- Task objective: The response should be an exact copy of the records, with the pictures removed.

- Entries taken from a collection:
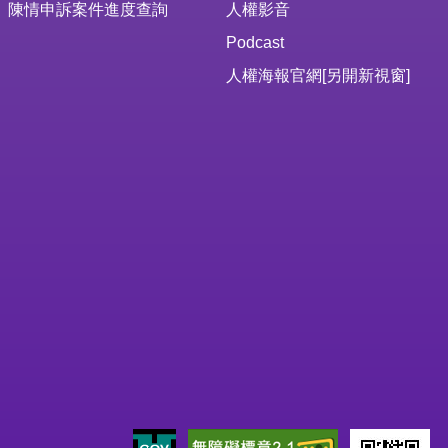
陳情申訴案件進度查詢
人權影音
Podcast
人權海報官網
[另開新視窗]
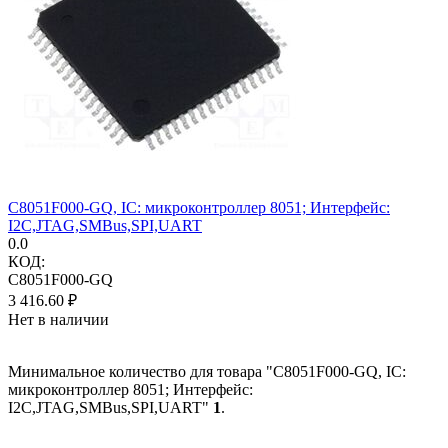
C8051F000-GQ, IC: микроконтроллер 8051; Интерфейс:
I2C,JTAG,SMBus,SPI,UART
0.0
КОД:
C8051F000-GQ
3 416.60
₽
Нет в наличии
Минимальное количество для товара "C8051F000-GQ, IC:
микроконтроллер 8051; Интерфейс:
I2C,JTAG,SMBus,SPI,UART"
1
.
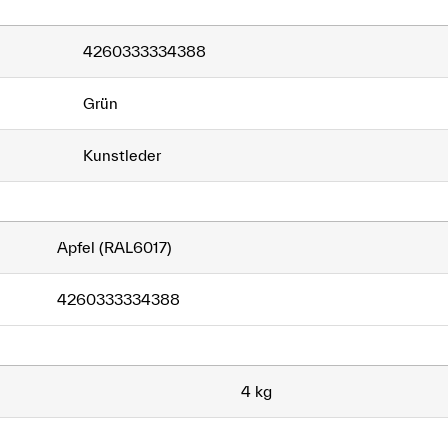
4260333334388
Grün
Kunstleder
Apfel (RAL6017)
4260333334388
4 kg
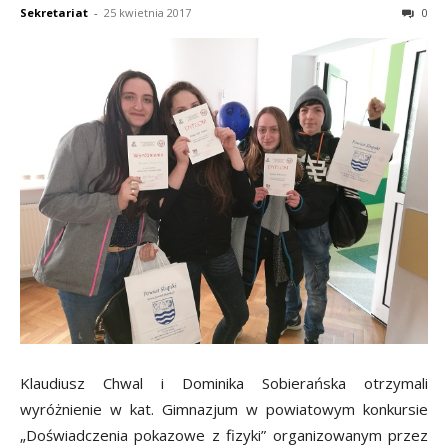
Sekretariat
-
25 kwietnia 2017
0
Klaudiusz Chwal i Dominika Sobierańska otrzymali
wyróżnienie w kat. Gimnazjum w powiatowym konkursie
„Doświadczenia pokazowe z fizyki” organizowanym przez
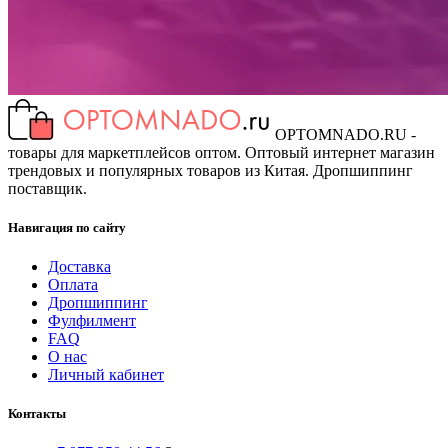
OPTOMNADO.RU -
товары для маркетплейсов оптом. Оптовый интернет магазин
трендовых и популярных товаров из Китая. Дропшиппинг
поставщик.
Навигация по сайту
Доставка
Оплата
Дропшиппинг
Фулфилмент
FAQ
О нас
Личный кабинет
Контакты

- Solution:
陳情申訴案件進度查詢
人權影音
Podcast
人權海報官網
[另開新視窗]
C8051F000-GQ, IC: микроконтроллер 8051; Интерфейс:
I2C,JTAG,SMBus,SPI,UART
0.0
КОД:
C8051F000-GQ
3 416.60
₽
Нет в наличии
Минимальное количество для товара "C8051F000-GQ, IC:
микроконтроллер 8051; Интерфейс:
I2C,JTAG,SMBus,SPI,UART"
1
.
4260333334388
Grün
Kunstleder
Apfel (RAL6017)
4260333334388
4 kg
Sekretariat
-
25 kwietnia 2017
0
Klaudiusz Chwal i Dominika Sobierańska otrzymali
wyróżnienie w kat. Gimnazjum w powiatowym konkursie
„Doświadczenia pokazowe z fizyki” organizowanym przez
OPTOMNADO.RU -
товары для маркетплейсов оптом. Оптовый интернет магазин
трендовых и популярных товаров из Китая. Дропшиппинг
поставщик.
Навигация по сайту
Доставка
Оплата
Дропшиппинг
Фулфилмент
FAQ
О нас
Личный кабинет
Контакты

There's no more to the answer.